Now, here are the biggest stories of the week - with nuance - plus an update on the week in Christian Nationalism …
The Headline: ‘Kill everyone’: Russian violence in Ukraine was strategic
This article comes with a content warning. It’s a warning about indiscriminate violence and cruelty, a warning about the graphic destruction and desecration of human bodies, civilian bodies, Ukrainian bodies: ordinary people who had done nothing wrong but be found in the wrong place at the wrong time by Russian soldiers mad with fury, chaos, corruption, and deadly weapons.
This article lays out the results of a painstaking investigation undertaken in Ukraine by PBS’ Frontline and by the Associated Press, documenting how in many cases it was the orders of a single officer, in this case one Alexander Chaiko, that led to bloodshed and slaughter of civilians and even children in Ukraine.
If you google “Alexander Chaiko,” you won’t find much. He has a short Wikipedia page. Very few images. No social media presence. And yet first in Syria and now in Ukraine, Chaiko’s brutality in war has won him acclaim from Putin and the Kremlin, as well as a list of murdered human beings countless pages long.
Maybe it would be easier to imagine that the death and suffering of war has no real discernible human cause, that simply events beyond human control conspire together with grinding metal to result in “senseless” death. War is perhaps irrational but it is not beyond human control. Instead, as in the Holocaust, war begins most often with greedy, egotistical men who have been given unchecked power. It begins with their supporters, who gleefully shut their eyes to examples of hatred and immorality, and instead champion strongmen in an effort to gain a piece of their power and esteem in a world that too often seems cruel and heartless.
War, and militaries, are made up of human hierarchies and unquestionable orders. Behind every mass grave is a diktat, an unblinking functionary who has risen through the ranks, choices again and again to choose power over human life. To risk mass destruction and ignore God to serve one’s fellow man.
Alexander Chaiko has been indicted in Ukraine already and is under investigation by the International Criminal Court. But his trial will likely proceed without the defendant present. Chaiko is shielded by his proximity to Putin and to power. Instead, his crimes will haunt the loved ones of those he killed for the rest of their lives. Chaiko’s crimes will also weigh heaviest on the ones who carried them out. The young, often-conscripted, Russian soldiers who the article tells us were sometimes barely as tall as their guns. They are responsible for their actions, and also they are likely forever lost. Their young lives have forever been marked by death, despair, and brutality: both the brutality they enacted and the brutality they endured.
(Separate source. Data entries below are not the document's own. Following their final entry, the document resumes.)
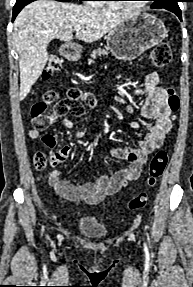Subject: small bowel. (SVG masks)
Segmentation results:
<instances>
[{"label":"small bowel","mask_w":193,"mask_h":287,"mask_svg":"<svg viewBox=\"0 0 193 287\" xmlns=\"http://www.w3.org/2000/svg\"><path fill=\"white\" fill-rule=\"evenodd\" d=\"M159 74L156 71H148L144 76L142 84L134 90L135 96H144V103L140 110V116L143 121L149 122L147 132L139 141L138 146H126L114 148L111 150V156L127 162V167L114 172L111 176L102 175L95 182L77 184L65 181L61 177V171L55 169L50 174L49 182L57 194L71 201L87 202L89 204H98L106 196L115 194L128 182L137 179L140 176L143 165L146 163L149 155L163 145L167 133L172 125L170 120V111L167 104L166 91L158 86ZM113 101L123 105L128 112L131 107L119 95L113 97ZM62 124L68 129H74L75 124L63 119ZM132 128H139L140 123L132 121ZM31 139H37L41 136L40 131L32 128L28 131ZM84 132L77 131L76 137L83 139ZM44 148H57V136L46 134L42 136ZM71 155V148L63 146L50 154V164L53 167L65 162Z\"/></svg>","instance_id":"1"}]
</instances>
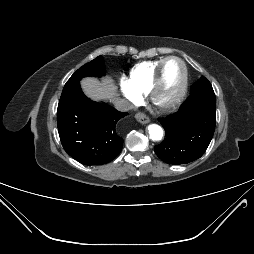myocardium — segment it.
Segmentation results:
<instances>
[{
  "label": "myocardium",
  "instance_id": "myocardium-1",
  "mask_svg": "<svg viewBox=\"0 0 254 254\" xmlns=\"http://www.w3.org/2000/svg\"><path fill=\"white\" fill-rule=\"evenodd\" d=\"M171 60L178 61L182 66L181 84L178 89V92L171 100H169L167 102H160L158 100V93H159V90H160L161 84H162L163 70H164L165 65ZM187 87H188V68H187L186 63L184 62L183 59H181L178 56H168V57L164 58L162 60V62L159 64V66L157 67L154 77H153V80H152V83H151V86H150L147 94H148L150 102L156 109H158L159 111H162V112H170V111L176 109L182 103V101L185 98L186 92H187Z\"/></svg>",
  "mask_w": 254,
  "mask_h": 254
}]
</instances>
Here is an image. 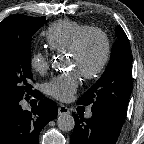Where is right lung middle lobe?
Returning a JSON list of instances; mask_svg holds the SVG:
<instances>
[{"label": "right lung middle lobe", "instance_id": "obj_1", "mask_svg": "<svg viewBox=\"0 0 144 144\" xmlns=\"http://www.w3.org/2000/svg\"><path fill=\"white\" fill-rule=\"evenodd\" d=\"M44 22L45 17L13 15L0 23V98L10 107L31 91L30 42Z\"/></svg>", "mask_w": 144, "mask_h": 144}]
</instances>
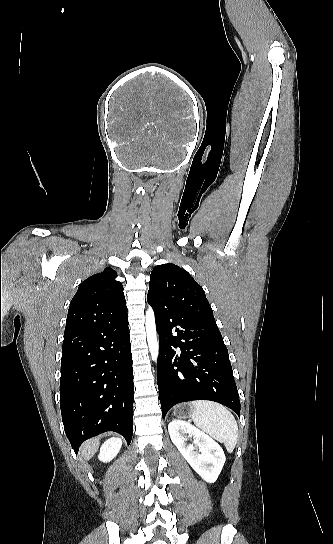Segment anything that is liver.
<instances>
[{"label":"liver","instance_id":"obj_1","mask_svg":"<svg viewBox=\"0 0 333 544\" xmlns=\"http://www.w3.org/2000/svg\"><path fill=\"white\" fill-rule=\"evenodd\" d=\"M99 438H94L92 440H89L81 447V456L84 457V459L89 460L91 457L95 454V452L98 449L99 446Z\"/></svg>","mask_w":333,"mask_h":544}]
</instances>
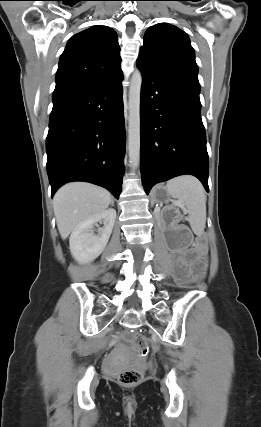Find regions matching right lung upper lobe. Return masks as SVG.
I'll use <instances>...</instances> for the list:
<instances>
[{"label":"right lung upper lobe","mask_w":261,"mask_h":427,"mask_svg":"<svg viewBox=\"0 0 261 427\" xmlns=\"http://www.w3.org/2000/svg\"><path fill=\"white\" fill-rule=\"evenodd\" d=\"M119 50L116 32L106 26L73 35L60 57L53 101L122 74Z\"/></svg>","instance_id":"obj_1"}]
</instances>
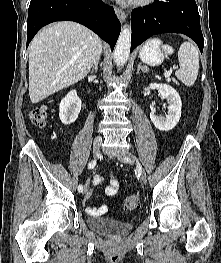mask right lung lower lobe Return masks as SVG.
<instances>
[{
  "instance_id": "1",
  "label": "right lung lower lobe",
  "mask_w": 221,
  "mask_h": 263,
  "mask_svg": "<svg viewBox=\"0 0 221 263\" xmlns=\"http://www.w3.org/2000/svg\"><path fill=\"white\" fill-rule=\"evenodd\" d=\"M69 20L78 22L110 44L114 49L121 24L112 7L102 0H31L27 21V46L45 25Z\"/></svg>"
}]
</instances>
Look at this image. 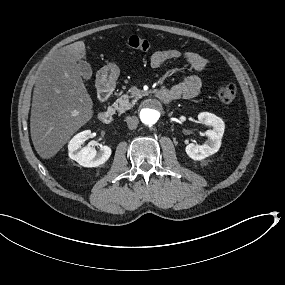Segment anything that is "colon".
Wrapping results in <instances>:
<instances>
[{
  "label": "colon",
  "instance_id": "5ec220e1",
  "mask_svg": "<svg viewBox=\"0 0 285 285\" xmlns=\"http://www.w3.org/2000/svg\"><path fill=\"white\" fill-rule=\"evenodd\" d=\"M124 43L128 48L142 52H146L150 49L149 41L138 35H132L128 37ZM217 96L220 102L223 104H229L233 102L237 96L236 85L233 83H227L220 86L217 91Z\"/></svg>",
  "mask_w": 285,
  "mask_h": 285
}]
</instances>
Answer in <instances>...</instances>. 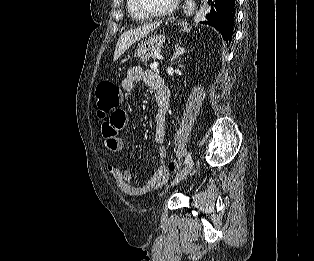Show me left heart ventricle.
Here are the masks:
<instances>
[{"label": "left heart ventricle", "mask_w": 314, "mask_h": 261, "mask_svg": "<svg viewBox=\"0 0 314 261\" xmlns=\"http://www.w3.org/2000/svg\"><path fill=\"white\" fill-rule=\"evenodd\" d=\"M144 3L153 10H163L169 7L173 0H143Z\"/></svg>", "instance_id": "1"}]
</instances>
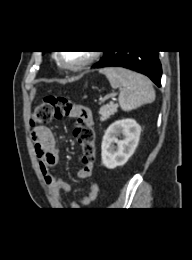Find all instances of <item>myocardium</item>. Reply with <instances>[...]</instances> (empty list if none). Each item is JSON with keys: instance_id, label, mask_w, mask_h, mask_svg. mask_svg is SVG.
Here are the masks:
<instances>
[{"instance_id": "obj_1", "label": "myocardium", "mask_w": 192, "mask_h": 260, "mask_svg": "<svg viewBox=\"0 0 192 260\" xmlns=\"http://www.w3.org/2000/svg\"><path fill=\"white\" fill-rule=\"evenodd\" d=\"M96 58H97V52L91 51V52H89V55L85 60H83L82 62H80L78 64L70 65L64 61L62 52H59L57 54V59H58V62L60 63V65L70 71L82 70L85 67H87L88 65H90Z\"/></svg>"}]
</instances>
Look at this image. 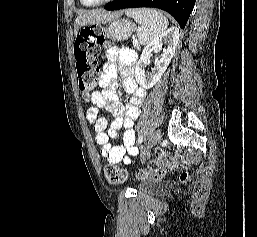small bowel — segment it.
Segmentation results:
<instances>
[{
	"instance_id": "c3829d8e",
	"label": "small bowel",
	"mask_w": 257,
	"mask_h": 237,
	"mask_svg": "<svg viewBox=\"0 0 257 237\" xmlns=\"http://www.w3.org/2000/svg\"><path fill=\"white\" fill-rule=\"evenodd\" d=\"M103 72L100 76L102 91H94L90 96L93 104L87 113V120L93 125L95 140L100 146V153L110 163L124 162L129 164L131 156L138 154L135 144V120L140 113V107L146 92L140 88L133 77V66L136 54L130 49L109 48L102 56ZM116 61L118 65H116ZM118 73L122 77L123 87L131 97L123 105L116 93L115 80ZM105 109L113 114L114 120L107 125L100 110ZM122 131L120 141L113 145L112 140Z\"/></svg>"
}]
</instances>
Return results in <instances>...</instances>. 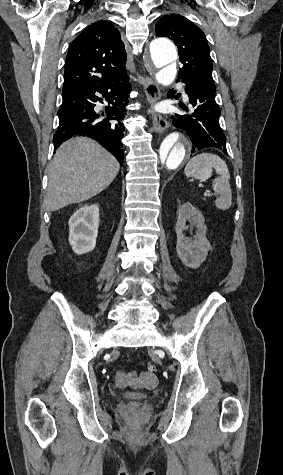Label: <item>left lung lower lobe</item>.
Wrapping results in <instances>:
<instances>
[{
  "instance_id": "obj_1",
  "label": "left lung lower lobe",
  "mask_w": 283,
  "mask_h": 475,
  "mask_svg": "<svg viewBox=\"0 0 283 475\" xmlns=\"http://www.w3.org/2000/svg\"><path fill=\"white\" fill-rule=\"evenodd\" d=\"M192 104L189 115L172 116L173 124L186 130L192 142V152L203 148H218L225 154L226 137L219 124L220 108L215 101V86L197 81L180 80ZM187 110L186 107H181Z\"/></svg>"
}]
</instances>
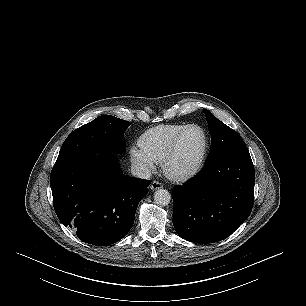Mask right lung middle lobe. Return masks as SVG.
Segmentation results:
<instances>
[{"label":"right lung middle lobe","instance_id":"1","mask_svg":"<svg viewBox=\"0 0 306 306\" xmlns=\"http://www.w3.org/2000/svg\"><path fill=\"white\" fill-rule=\"evenodd\" d=\"M129 125V121L111 115L97 117L66 138L55 165L81 154L125 152L124 132Z\"/></svg>","mask_w":306,"mask_h":306}]
</instances>
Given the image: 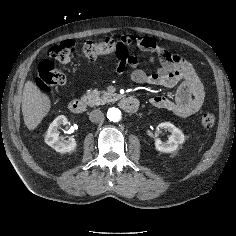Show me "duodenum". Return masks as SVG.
Segmentation results:
<instances>
[{
	"label": "duodenum",
	"instance_id": "1",
	"mask_svg": "<svg viewBox=\"0 0 236 236\" xmlns=\"http://www.w3.org/2000/svg\"><path fill=\"white\" fill-rule=\"evenodd\" d=\"M120 107L128 113H135L139 108V101L134 97H123L119 102ZM69 108L73 113H84L88 108V102L84 99H73Z\"/></svg>",
	"mask_w": 236,
	"mask_h": 236
}]
</instances>
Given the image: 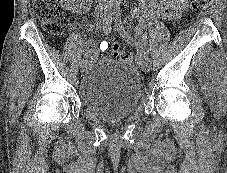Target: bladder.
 <instances>
[{
	"instance_id": "31cf9c89",
	"label": "bladder",
	"mask_w": 227,
	"mask_h": 173,
	"mask_svg": "<svg viewBox=\"0 0 227 173\" xmlns=\"http://www.w3.org/2000/svg\"><path fill=\"white\" fill-rule=\"evenodd\" d=\"M78 95L88 113L104 121L117 122L138 109L143 96L142 79L133 65L106 60L85 73Z\"/></svg>"
}]
</instances>
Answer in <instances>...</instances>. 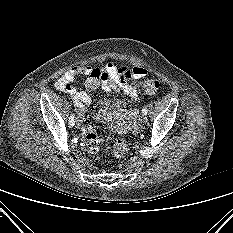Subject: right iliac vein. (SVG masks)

I keep thinking of this quote from All Quiet on the Western Front, from the point of view of a young German soldier in World War I, a generation of destroyed young soldiers, many of whom would go on to become the foot soldiers and functionaries of Nazism. This quote begins by lamenting the failed leadership and destruction of the elder military leadership and men in power. I can imagine it being written by a young Russian solder in Ukraine today:
“For us lads of eighteen they ought to have been mediators and guides to the world of maturity, the world of work, of duty, of culture, of progress - to the future. We often made fun of them and played jokes on them, but in our hearts we trusted them. The idea of authority, which they represented, was associated in our minds with a greater insight and a more humane wisdom. But the first death we saw shattered this belief. We had to recognize that our generation was more to be trusted than theirs. They surpassed us only in phrases and in cleverness. The first bombardment showed us our mistake, and under it the world as they had taught it to us broke in pieces.
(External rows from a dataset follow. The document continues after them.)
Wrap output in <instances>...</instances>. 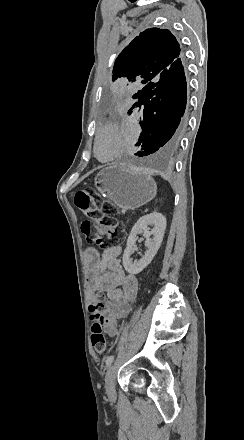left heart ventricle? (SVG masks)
<instances>
[{
    "label": "left heart ventricle",
    "instance_id": "obj_1",
    "mask_svg": "<svg viewBox=\"0 0 244 440\" xmlns=\"http://www.w3.org/2000/svg\"><path fill=\"white\" fill-rule=\"evenodd\" d=\"M110 138L108 134H103L99 139V151L101 156H105L107 154V148L109 144Z\"/></svg>",
    "mask_w": 244,
    "mask_h": 440
}]
</instances>
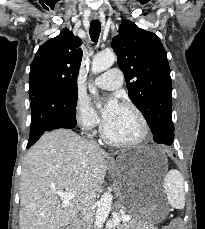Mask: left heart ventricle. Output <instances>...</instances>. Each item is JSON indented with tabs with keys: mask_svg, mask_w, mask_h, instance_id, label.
<instances>
[{
	"mask_svg": "<svg viewBox=\"0 0 205 229\" xmlns=\"http://www.w3.org/2000/svg\"><path fill=\"white\" fill-rule=\"evenodd\" d=\"M105 124L109 135L118 140L133 139L140 132V123L135 113L122 105Z\"/></svg>",
	"mask_w": 205,
	"mask_h": 229,
	"instance_id": "1",
	"label": "left heart ventricle"
}]
</instances>
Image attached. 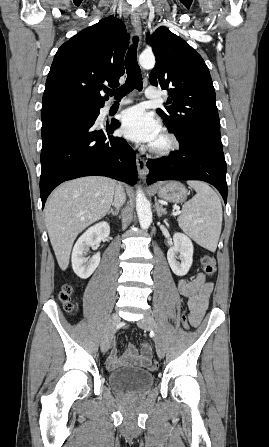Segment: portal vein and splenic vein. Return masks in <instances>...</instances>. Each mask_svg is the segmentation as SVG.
<instances>
[{"label": "portal vein and splenic vein", "mask_w": 269, "mask_h": 447, "mask_svg": "<svg viewBox=\"0 0 269 447\" xmlns=\"http://www.w3.org/2000/svg\"><path fill=\"white\" fill-rule=\"evenodd\" d=\"M176 214H180V212H176Z\"/></svg>", "instance_id": "1"}]
</instances>
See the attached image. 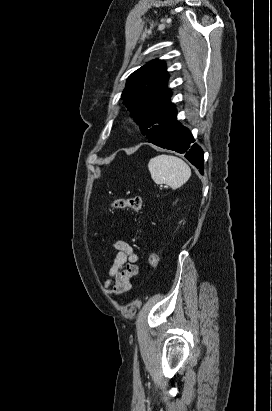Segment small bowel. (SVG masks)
Wrapping results in <instances>:
<instances>
[{
	"label": "small bowel",
	"mask_w": 272,
	"mask_h": 411,
	"mask_svg": "<svg viewBox=\"0 0 272 411\" xmlns=\"http://www.w3.org/2000/svg\"><path fill=\"white\" fill-rule=\"evenodd\" d=\"M112 247L116 250V256L108 272L106 288L110 295L123 297L130 291L132 280L139 273V255L122 240L113 242Z\"/></svg>",
	"instance_id": "1"
}]
</instances>
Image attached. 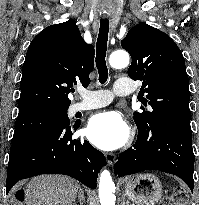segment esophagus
I'll use <instances>...</instances> for the list:
<instances>
[{"instance_id":"34e87169","label":"esophagus","mask_w":199,"mask_h":205,"mask_svg":"<svg viewBox=\"0 0 199 205\" xmlns=\"http://www.w3.org/2000/svg\"><path fill=\"white\" fill-rule=\"evenodd\" d=\"M106 161L109 165H113L116 160V156L113 153H105Z\"/></svg>"}]
</instances>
While they continued to write and talk, we saw the wounded and dying. While they taught that duty to one's country is the greatest thing, we already knew that death-throes are stronger. But for all that we were no mutineers, no deserters, no cowards - they were very free with all these expressions. We loved our country as much as they; we went courageously into every action; but also we distinguished the false from true, we had suddenly learned to see. And we saw that there was nothing of their world left. We were all at once terribly alone; and alone we must see it through.”
The Quote: “We have the order: It does not matter whether they’re civilians or not. Kill everyone.” - from a Russian soldier named Vadim’s conversation with his mother
The soldiers who came and went from that compound were older, professional, spoke like educated men, Tania and other neighbors said. They had cars with drivers. They told people what to do. Everyone figured they were officers.
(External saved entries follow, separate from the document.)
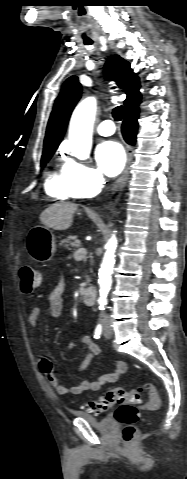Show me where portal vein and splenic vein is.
I'll use <instances>...</instances> for the list:
<instances>
[{"mask_svg": "<svg viewBox=\"0 0 187 479\" xmlns=\"http://www.w3.org/2000/svg\"><path fill=\"white\" fill-rule=\"evenodd\" d=\"M87 255V250L83 247H80L78 248L75 252H74V258L76 260H81L83 259L85 256Z\"/></svg>", "mask_w": 187, "mask_h": 479, "instance_id": "obj_1", "label": "portal vein and splenic vein"}]
</instances>
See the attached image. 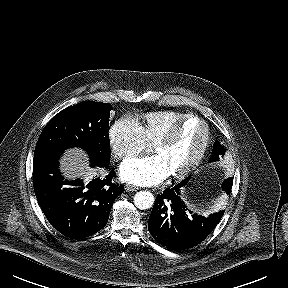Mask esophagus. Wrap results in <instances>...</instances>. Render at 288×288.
<instances>
[{"mask_svg": "<svg viewBox=\"0 0 288 288\" xmlns=\"http://www.w3.org/2000/svg\"><path fill=\"white\" fill-rule=\"evenodd\" d=\"M125 190H126V191H129V192H130V191L133 192V191H137V190H138V187H135V186H132V185H126V186H125Z\"/></svg>", "mask_w": 288, "mask_h": 288, "instance_id": "obj_1", "label": "esophagus"}]
</instances>
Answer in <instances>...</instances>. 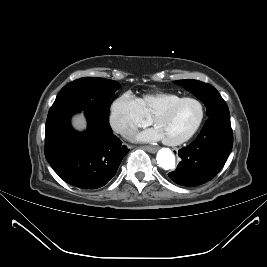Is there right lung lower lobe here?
Listing matches in <instances>:
<instances>
[{
    "label": "right lung lower lobe",
    "mask_w": 267,
    "mask_h": 267,
    "mask_svg": "<svg viewBox=\"0 0 267 267\" xmlns=\"http://www.w3.org/2000/svg\"><path fill=\"white\" fill-rule=\"evenodd\" d=\"M78 111L66 109L47 117L45 157L65 182L97 189L116 174L129 150L113 135L109 118L95 111H84L88 121L85 132L73 130L70 118Z\"/></svg>",
    "instance_id": "obj_1"
}]
</instances>
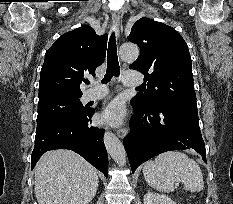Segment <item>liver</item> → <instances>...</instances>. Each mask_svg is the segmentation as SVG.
Instances as JSON below:
<instances>
[{
	"instance_id": "liver-1",
	"label": "liver",
	"mask_w": 233,
	"mask_h": 204,
	"mask_svg": "<svg viewBox=\"0 0 233 204\" xmlns=\"http://www.w3.org/2000/svg\"><path fill=\"white\" fill-rule=\"evenodd\" d=\"M98 183L96 169L70 150L48 151L35 167L38 204H88Z\"/></svg>"
}]
</instances>
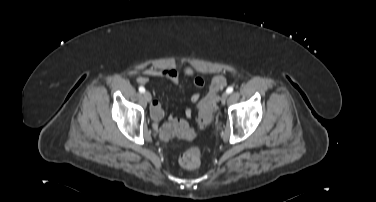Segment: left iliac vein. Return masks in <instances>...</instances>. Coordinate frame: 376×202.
I'll use <instances>...</instances> for the list:
<instances>
[{"mask_svg":"<svg viewBox=\"0 0 376 202\" xmlns=\"http://www.w3.org/2000/svg\"><path fill=\"white\" fill-rule=\"evenodd\" d=\"M228 99V93H223L221 97V103L225 104Z\"/></svg>","mask_w":376,"mask_h":202,"instance_id":"1","label":"left iliac vein"}]
</instances>
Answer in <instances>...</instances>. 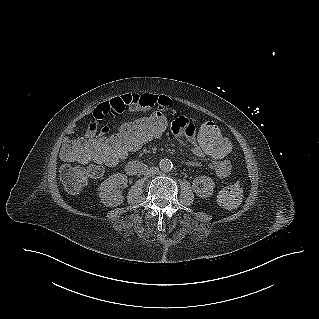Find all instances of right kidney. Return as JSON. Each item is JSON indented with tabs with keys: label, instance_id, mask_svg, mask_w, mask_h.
Returning a JSON list of instances; mask_svg holds the SVG:
<instances>
[{
	"label": "right kidney",
	"instance_id": "ca27d5eb",
	"mask_svg": "<svg viewBox=\"0 0 319 319\" xmlns=\"http://www.w3.org/2000/svg\"><path fill=\"white\" fill-rule=\"evenodd\" d=\"M127 182V176L122 173L113 174L103 181L99 187L101 202L107 207H116L123 203L122 192Z\"/></svg>",
	"mask_w": 319,
	"mask_h": 319
}]
</instances>
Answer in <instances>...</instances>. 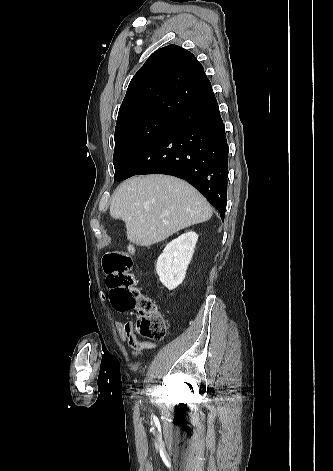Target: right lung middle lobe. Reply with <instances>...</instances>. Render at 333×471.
<instances>
[{
  "instance_id": "1",
  "label": "right lung middle lobe",
  "mask_w": 333,
  "mask_h": 471,
  "mask_svg": "<svg viewBox=\"0 0 333 471\" xmlns=\"http://www.w3.org/2000/svg\"><path fill=\"white\" fill-rule=\"evenodd\" d=\"M161 113H141L117 120L113 164L117 181L143 149L174 120Z\"/></svg>"
}]
</instances>
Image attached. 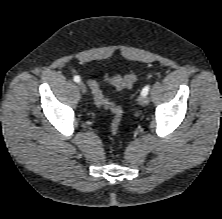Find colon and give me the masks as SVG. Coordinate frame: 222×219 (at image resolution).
Wrapping results in <instances>:
<instances>
[{
    "label": "colon",
    "mask_w": 222,
    "mask_h": 219,
    "mask_svg": "<svg viewBox=\"0 0 222 219\" xmlns=\"http://www.w3.org/2000/svg\"><path fill=\"white\" fill-rule=\"evenodd\" d=\"M105 78L117 89H125L134 84L137 79V74L135 72H130L124 76L106 75ZM90 87L94 96L95 104L97 106L107 108L111 112L112 120L110 129L113 134H116L122 119L121 107L117 103L107 99L97 84H92Z\"/></svg>",
    "instance_id": "colon-1"
}]
</instances>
“That’s where people were killed,” Tania said, squinting down the street and pointing to the compound.
“All units, all divisions are acting the way they were taught,” (Chaiko) said in the March 24 video. “They are doing everything right. I am proud of them.”
The Headline: At small-town radio station, the right-wing misinformation effort goes local
Conventional wisdom says that in order to improve truth and relationships in a time of hyper-polarization, you go local. You focus on local news, the local church, your own family, your own neighborhood. There’s a hopefulness that familiarity will not breed contempt, but instead will enable openings for greater trust and conversation.
This article kind of shoots a hole through that forlorn hope.
Much has been written, (including by me) about how the growth of extremist movements has been fueled by media reporting that fails to implicate each one of us, on a community and local level, and instead reports on these violent movements as if the actors are animals in a zoo exhibit, that we are supposed to stare at with dismay and confusion.
Much has been written, as well, also including by me, about how the homogenization of American media outlets and concentration of ownership has led to a real lack of investment in local news and local journalists. (That’s one of the reasons I’m writing here on Substack, rather than for a media outlet!) As local legacy journalism like newspapers, magazines, TV, and radio stations have been defunded and journalists laid off and moving into PR or marketing roles, into the vacuum of local reporting have stepped ideologically motivated groups that purport to report news but instead all-too-often fuel conspiracy theories.
This article tells exactly how this played out in Bloomington-Normal, Ill., home to Illinois State University and Illinois Wesleyan University. I will briefly take slight issue with the framing of the article that calls Normal, Ill., a “small town,” while the 2020 Census gave a population estimate of more than 52,000 people. I don’t know about East Coasters, but here in the Midwest, we wouldn’t necessarily call that a “small town.” But I digress …
The rest of the article is that sick mix I’ve gotten used to in the past few years of content that seems somehow both predictable and shocking. Of course ideological groups funded with right-wing donor money would come in to beleaguered local institutions and create “news” outlets that report stories without any regard for the principles of journalism and adherence to reporting truth. You could see this coming, because it parallels trends in schools and in churches, where defunded local institutions, with poorly paid teachers and pastors, get replaced by schools and congregations with a decisive theological bent funded by outside donors and extremely wealthy men, like Tennessee resident Jeff Zimmer, who owns three radio stations in the Bloomington-Normal, Ill., area, as well as three in Kansas and five in Tennessee.
I could have predicted this trend, but could I have predicted that “reporters” for this local radio station would participate in the Jan. 6 insurrection at the U.S. Capitol, and then “report” on it? Would I have predicted that radio hosts would call for listeners to attend a local school board and “protest” the teaching of critical race theory (something that was not being proposed to be taught in the district, anyway) - and then after calling for the “protest” to write articles about how successful said protest was? Would I have predicted that local radio news hosts would declare that they are QAnon adherents and report on political races while wearing t-shirts in support of local Republican candidates?